Amherst’s entire starting lineup played for the Jaguars and so did most of the team’s nine seniors. It started when Evan Stewart and Isa Castro-McCauley were in third grade.

Victoria’s father Basil Stewart is the director of the Jaguars, a nonprofit, and wanted to start teams for his younger sons’ age groups. Brandon Stewart and Castro-McCauley played against teams two years older than they were because there weren’t competitions for players that young yet.

Victoria Stewart was an easy choice to coach the team since she had experience playing at UMass and coaching as an assistant at Amherst College.

“You teach the kids more than just basketball,” she said.

Others joined a year or two later like Nolan Klaes, Ryder Rietkerk and Calvin Yorn. Those five were on the team the entire time, while others like Zayd Sadiq, Jaxson Smith and Keidy Cardoso filtered in for a year or few at a time.

“It’s rare to see AAU teams stay together for so long, especially with the boys,” Victoria Stewart said. “They tend to separate when they get older.”

It wasn’t just kids from Amherst, either.
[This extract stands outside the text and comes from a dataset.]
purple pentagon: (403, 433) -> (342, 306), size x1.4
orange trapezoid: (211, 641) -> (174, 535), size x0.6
Belchertown seniors Nate Sajdak, Carson Boscher and Kiernan Cornish also played with the Jaguars, as did Palmer’s Jack Letendre and Springfield International’s Sidney Borges.

“It’s funny when you see them playing against each other,” Victoria Stewart said. 
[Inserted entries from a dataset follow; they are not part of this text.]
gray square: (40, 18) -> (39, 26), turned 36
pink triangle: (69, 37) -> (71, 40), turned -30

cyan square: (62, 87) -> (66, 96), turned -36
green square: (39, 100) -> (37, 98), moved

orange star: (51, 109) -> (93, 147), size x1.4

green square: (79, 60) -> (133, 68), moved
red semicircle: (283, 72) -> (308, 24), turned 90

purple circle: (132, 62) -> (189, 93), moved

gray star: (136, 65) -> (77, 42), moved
The team traveled around the country playing tournaments together as close as Springfield and Albany and as far as national events in Virginia and Florida. Their families got to know each other, and they became one themselves.

“It’s really just the trips, spending time in the hotel. You’re just talking and playing video games, running around the hotel with each other,” Castro-McCauley said. “That carries over to on the court.”
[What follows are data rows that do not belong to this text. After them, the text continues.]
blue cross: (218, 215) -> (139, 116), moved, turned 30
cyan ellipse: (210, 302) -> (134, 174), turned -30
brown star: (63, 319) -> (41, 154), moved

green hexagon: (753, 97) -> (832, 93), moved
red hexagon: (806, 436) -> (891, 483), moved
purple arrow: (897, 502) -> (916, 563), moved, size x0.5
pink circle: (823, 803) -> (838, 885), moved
The Jaguars learned how to play with and for each other. They prided themselves on defense. Causing a shot-clock violation or a key defensive stop fired the team up as much as a slam dunk would have.

“The defense was always the biggest thing,” Victoria Stewart said. “They feed off of it. It will get them hyped and they’re going to be on a roll.”

They only lost one game their final AAU season and have continued that roll for the Hurricanes. Amherst is 7-2 and riding a seven-game winning streak after taking down Sci-Tech on Wednesday. The Hurricanes were ranked N0. 10 in Division 2 in the MIAA’s initial statewide power rankings. They host East Longmeadow at 1 p.m. Saturday.

“We carried that chemistry from AAU. It helps us a lot and we can lean on it in the game,” Evan Stewart said. “We know each other’s play styles. we know exactly where to find each other. So it’s gonna be great going forward.”

The connection, particularly with Victoria Stewart, persists off the court as well. They know they can come into her office and know it’s a good place to be on a bad day. She wants that to be that case with all of Amherst’s athletes, not just the basketball players or her AAU players, but they, especially, know their big sister is there for them.

“It makes my job a lot easier,” Victoria Stewart said. “I do my job for the kids.”

They’re also there for each other. If someone is getting pressured or hits the floor, they don’t let him face it on his own.

“They always have each other’s backs,” Victoria Stewart said. “They won’t give up.”